Trata-se, portanto, de gasto irregular com recursos públicos.

(b.5) Existência de dois registros para a mesma nota fiscal:

Constam na prestação de contas dois registros de pagamentos de R$ 122,00, um em espécie e outro por meio de cheque, associados à mesma nota fiscal.

Diante da ausência de explicação por parte do prestador, considera-se que um desses registros de despesa não está comprovado, pois não foi apresentado o seu correspondente comprovante.

Dessa forma, consideram-se irregulares os pagamentos de despesas no total de R$ 144.808,05, realizadas com recursos do Fundo Especial de Financiamento de Campanha (FEFC).

Tal valor se soma aos R$ 2.037,97 que caracterizam recursos de origem não identificada, totalizando R$ 146.846,02, o qual representa 70,5% do total de recursos declarados na prestação de contas.
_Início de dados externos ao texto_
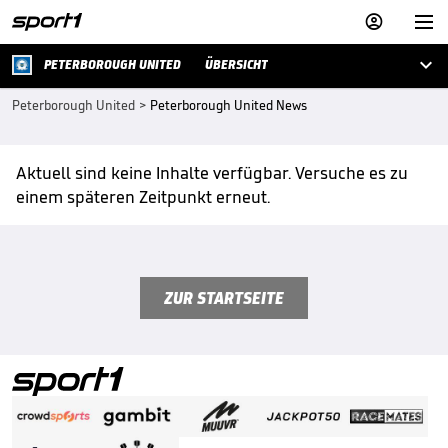



PETERBOROUGH UNITED
ÜBERSICHT
Peterborough United
>
Peterborough United News
Aktuell sind keine Inhalte verfügbar. Versuche es zu
einem späteren Zeitpunkt erneut.
ZUR STARTSEITE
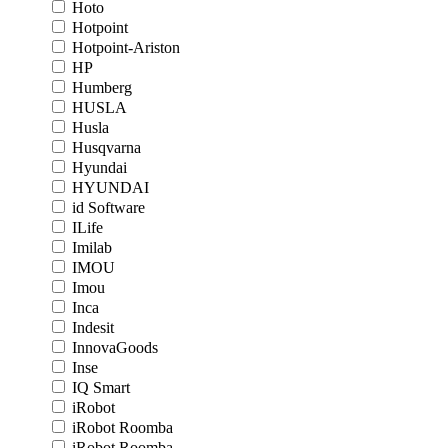
Hoto
Hotpoint
Hotpoint-Ariston
HP
Humberg
HUSLA
Husla
Husqvarna
Hyundai
HYUNDAI
id Software
ILife
Imilab
IMOU
Imou
Inca
Indesit
InnovaGoods
Inse
IQ Smart
iRobot
iRobot Roomba
iRobot Roomba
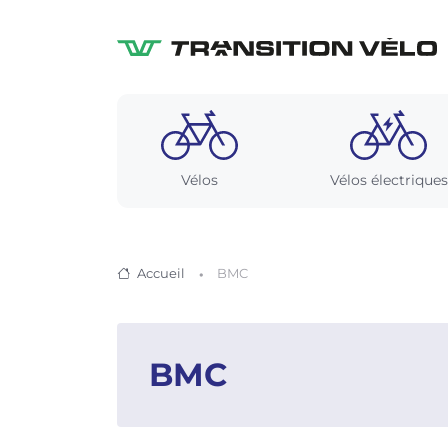
Vélos
Vélos électriques
Accueil
BMC
BMC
Do montante em questão, a quantia de R$ 15.609,97 deverá ser recolhida ao Tesouro Nacional, nos termos do art. 82, § 1º, da Resolução TSE n. 23.553/17:

art. 82.

§ 1º Verificada a ausência de comprovação da utilização dos recursos do Fundo Partidário e/ou do Fundo Especial de Financiamento de Campanha (FEFC) ou a sua utilização indevida, a decisão que julgar as contas determinará a devolução do valor correspondente ao Tesouro Nacional no prazo de 5 (cinco) dias após o trânsito em julgado, sob pena de remessa de cópia digitalizada dos autos à representação estadual ou municipal da Advocacia-Geral da União, para fins de cobrança.

Ante o exposto, preliminarmente não conheço dos novos documentos juntados pelo prestador após a conclusão do feito para julgamento, indeferindo o pedido de retirada de pauta, e no mérito VOTO pela desaprovação das contas, com a determinação de recolhimento da quantia de R$ 15.609,97 ao Tesouro Nacional.